Very-high-speed measurements with high resolution and repeatability are possible with lasers sensors. Other advantages include an ability to “reach” into difficult-to-access locations to provide precise metrology.
On the Spot
“A small spot size is really the only practical way to measure certain components or to measure an inside dimension, because lasers are used mainly for dimensional measurement; camera sensors, on the other hand, are used to determine the presence or absence of a part,” says David Lacey, president of system integrator Oryx Systems, Indian Trail, N.C. (www.oryxsystems.com). “When you get to actual metrology, that’s when the lasers really show off their strength.” Oryx builds custom and special-purpose measurement machines.
Lacey says, compared with proximity sensors, a key advantage of laser sensors is their stand-off distance. “They don’t have to be very close to the thing being measured,” he says. “They also have a good measurement range. Unlike cameras, of course, laser sensors don’t need special lighting. They can work in dark and shadows.”
Lacey notes that lasers sensors come in a variety of configurations. “Almost as many types as proximity switches,” he says. “They rival proximity because of the non-contact nature and the stand-off distance.

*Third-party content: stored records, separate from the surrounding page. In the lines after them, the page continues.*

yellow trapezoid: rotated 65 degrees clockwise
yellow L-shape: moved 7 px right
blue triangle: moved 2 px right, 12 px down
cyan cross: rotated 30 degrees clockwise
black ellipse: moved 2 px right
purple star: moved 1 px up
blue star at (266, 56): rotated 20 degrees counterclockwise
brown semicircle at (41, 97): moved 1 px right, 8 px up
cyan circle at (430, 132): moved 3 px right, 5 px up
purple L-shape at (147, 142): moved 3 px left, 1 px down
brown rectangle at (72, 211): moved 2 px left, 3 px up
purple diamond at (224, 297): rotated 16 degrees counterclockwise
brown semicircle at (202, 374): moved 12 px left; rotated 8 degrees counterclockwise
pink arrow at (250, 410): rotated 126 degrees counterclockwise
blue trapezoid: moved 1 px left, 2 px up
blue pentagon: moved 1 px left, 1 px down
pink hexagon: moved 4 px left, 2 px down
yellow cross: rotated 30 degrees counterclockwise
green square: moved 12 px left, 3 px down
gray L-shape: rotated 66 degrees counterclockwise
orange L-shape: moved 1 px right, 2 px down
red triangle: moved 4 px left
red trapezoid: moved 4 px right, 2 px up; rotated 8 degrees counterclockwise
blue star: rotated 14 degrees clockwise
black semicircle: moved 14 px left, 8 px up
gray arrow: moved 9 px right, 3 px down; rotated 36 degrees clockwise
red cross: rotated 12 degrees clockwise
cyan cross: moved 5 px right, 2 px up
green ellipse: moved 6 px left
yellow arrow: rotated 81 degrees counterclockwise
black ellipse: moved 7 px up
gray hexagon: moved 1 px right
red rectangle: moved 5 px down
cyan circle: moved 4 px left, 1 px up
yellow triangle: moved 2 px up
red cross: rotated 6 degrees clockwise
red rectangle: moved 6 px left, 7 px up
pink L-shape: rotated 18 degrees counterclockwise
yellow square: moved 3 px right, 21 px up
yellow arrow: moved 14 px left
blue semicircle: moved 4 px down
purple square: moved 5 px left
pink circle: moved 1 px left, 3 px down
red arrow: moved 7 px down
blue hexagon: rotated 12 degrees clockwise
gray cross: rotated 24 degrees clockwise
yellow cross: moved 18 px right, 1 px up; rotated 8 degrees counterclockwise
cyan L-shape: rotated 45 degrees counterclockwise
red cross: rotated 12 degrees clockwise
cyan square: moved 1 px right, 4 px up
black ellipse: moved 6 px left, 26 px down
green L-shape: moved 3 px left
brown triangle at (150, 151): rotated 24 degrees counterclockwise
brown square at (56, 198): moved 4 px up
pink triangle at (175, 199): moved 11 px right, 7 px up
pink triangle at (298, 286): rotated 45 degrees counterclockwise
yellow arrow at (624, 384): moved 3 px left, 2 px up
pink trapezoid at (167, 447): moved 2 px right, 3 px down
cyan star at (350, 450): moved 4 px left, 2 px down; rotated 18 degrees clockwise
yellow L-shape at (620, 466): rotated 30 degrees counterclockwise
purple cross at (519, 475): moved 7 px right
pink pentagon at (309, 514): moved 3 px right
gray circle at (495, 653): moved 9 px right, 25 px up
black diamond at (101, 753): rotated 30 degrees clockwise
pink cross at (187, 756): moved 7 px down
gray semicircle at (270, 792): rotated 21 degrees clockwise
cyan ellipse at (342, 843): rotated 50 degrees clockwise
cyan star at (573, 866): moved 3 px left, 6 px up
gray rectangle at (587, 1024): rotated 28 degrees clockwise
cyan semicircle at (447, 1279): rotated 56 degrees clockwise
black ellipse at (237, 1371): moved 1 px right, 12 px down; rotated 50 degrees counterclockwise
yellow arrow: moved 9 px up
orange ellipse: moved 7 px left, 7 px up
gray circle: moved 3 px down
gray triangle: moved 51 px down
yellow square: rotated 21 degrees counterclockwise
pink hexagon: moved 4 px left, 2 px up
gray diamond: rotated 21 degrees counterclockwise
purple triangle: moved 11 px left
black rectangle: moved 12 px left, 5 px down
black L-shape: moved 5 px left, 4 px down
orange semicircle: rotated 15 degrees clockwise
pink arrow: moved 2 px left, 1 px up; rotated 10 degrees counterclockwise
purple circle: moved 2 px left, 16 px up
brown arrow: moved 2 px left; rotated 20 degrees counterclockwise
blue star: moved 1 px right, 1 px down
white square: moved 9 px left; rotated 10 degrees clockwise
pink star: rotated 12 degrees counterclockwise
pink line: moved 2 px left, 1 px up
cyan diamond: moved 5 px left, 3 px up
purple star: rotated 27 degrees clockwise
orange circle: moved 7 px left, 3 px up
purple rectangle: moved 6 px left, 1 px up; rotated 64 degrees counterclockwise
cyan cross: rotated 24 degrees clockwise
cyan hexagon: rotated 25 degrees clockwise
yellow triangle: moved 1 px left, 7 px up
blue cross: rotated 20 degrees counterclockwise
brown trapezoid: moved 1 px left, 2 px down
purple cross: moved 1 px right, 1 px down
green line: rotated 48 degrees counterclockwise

But their greatest advantage is in doing high-accuracy, high-resolution measurements in non-contact mode looking for dimensions.”
Topography is area where lasers excel, says Lacey. “Vision systems can sense height but not as accurately as lasers can.” The non-contact nature of laser sensors is also an advantage for measuring parts that could easily be damaged, he notes. “To measure soft parts, for example, solder paste or metals such as lithium, you can’t touch the stuff with anything,” says Lacey. “The only way to do dimensional measurement is with a non-contact gauge and in most cases the lasers are more suitable than other types.”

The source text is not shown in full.